## THE TASK
Only one span belongs in the answer: the line holding "rough. There’s nothing" through the last line of the entries below, retyped exactly.

## INPUT FOR THIS TASK
————————

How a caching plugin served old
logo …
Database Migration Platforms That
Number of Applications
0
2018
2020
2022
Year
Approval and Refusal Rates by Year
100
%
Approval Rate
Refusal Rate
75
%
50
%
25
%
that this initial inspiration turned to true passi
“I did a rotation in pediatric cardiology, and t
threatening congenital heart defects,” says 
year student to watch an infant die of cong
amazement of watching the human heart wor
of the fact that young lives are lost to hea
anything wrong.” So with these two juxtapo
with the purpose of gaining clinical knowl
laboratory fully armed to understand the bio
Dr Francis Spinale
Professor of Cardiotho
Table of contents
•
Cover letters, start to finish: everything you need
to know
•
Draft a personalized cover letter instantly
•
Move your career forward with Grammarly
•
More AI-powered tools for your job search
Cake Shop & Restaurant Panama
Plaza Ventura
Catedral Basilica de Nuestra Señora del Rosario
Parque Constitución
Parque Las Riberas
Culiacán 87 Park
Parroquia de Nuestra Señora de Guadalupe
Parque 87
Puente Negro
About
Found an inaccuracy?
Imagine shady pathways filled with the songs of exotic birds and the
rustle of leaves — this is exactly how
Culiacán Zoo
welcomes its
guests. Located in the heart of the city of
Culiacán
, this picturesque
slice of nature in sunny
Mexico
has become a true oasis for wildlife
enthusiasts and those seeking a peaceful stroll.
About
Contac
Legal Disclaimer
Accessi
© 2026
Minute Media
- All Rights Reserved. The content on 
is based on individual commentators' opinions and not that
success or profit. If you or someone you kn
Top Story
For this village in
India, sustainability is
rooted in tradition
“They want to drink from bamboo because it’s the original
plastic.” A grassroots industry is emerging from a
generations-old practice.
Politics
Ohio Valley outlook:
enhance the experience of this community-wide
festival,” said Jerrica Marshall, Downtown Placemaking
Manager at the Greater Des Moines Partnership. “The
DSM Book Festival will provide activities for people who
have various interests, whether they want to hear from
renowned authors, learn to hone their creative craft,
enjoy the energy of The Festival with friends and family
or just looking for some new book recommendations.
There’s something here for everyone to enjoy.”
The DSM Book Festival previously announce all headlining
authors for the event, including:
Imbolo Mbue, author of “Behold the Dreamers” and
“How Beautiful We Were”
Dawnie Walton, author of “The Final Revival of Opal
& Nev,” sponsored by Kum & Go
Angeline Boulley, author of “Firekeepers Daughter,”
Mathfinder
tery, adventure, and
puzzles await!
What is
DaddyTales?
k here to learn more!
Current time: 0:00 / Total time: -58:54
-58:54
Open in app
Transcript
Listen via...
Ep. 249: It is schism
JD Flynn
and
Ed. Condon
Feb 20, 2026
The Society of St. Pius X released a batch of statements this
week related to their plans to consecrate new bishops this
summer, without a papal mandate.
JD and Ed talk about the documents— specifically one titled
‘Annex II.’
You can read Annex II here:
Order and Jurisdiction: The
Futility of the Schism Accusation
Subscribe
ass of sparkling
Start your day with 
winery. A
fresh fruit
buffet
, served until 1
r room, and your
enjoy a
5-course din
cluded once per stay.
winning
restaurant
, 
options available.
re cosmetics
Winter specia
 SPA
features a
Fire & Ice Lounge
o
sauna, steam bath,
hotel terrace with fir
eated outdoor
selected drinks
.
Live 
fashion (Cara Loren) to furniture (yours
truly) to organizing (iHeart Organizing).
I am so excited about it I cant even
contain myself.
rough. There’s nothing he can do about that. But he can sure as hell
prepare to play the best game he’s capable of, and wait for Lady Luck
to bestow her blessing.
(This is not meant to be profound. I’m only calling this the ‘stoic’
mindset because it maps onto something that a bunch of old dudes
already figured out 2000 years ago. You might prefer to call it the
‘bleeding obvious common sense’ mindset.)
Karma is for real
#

————————

## WRITTEN REPLY
rough. There’s nothing he can do about that. But he can sure as hell
prepare to play the best game he’s capable of, and wait for Lady Luck
to bestow her blessing.
(This is not meant to be profound. I’m only calling this the ‘stoic’
mindset because it maps onto something that a bunch of old dudes
already figured out 2000 years ago. You might prefer to call it the
‘bleeding obvious common sense’ mindset.)
Karma is for real
#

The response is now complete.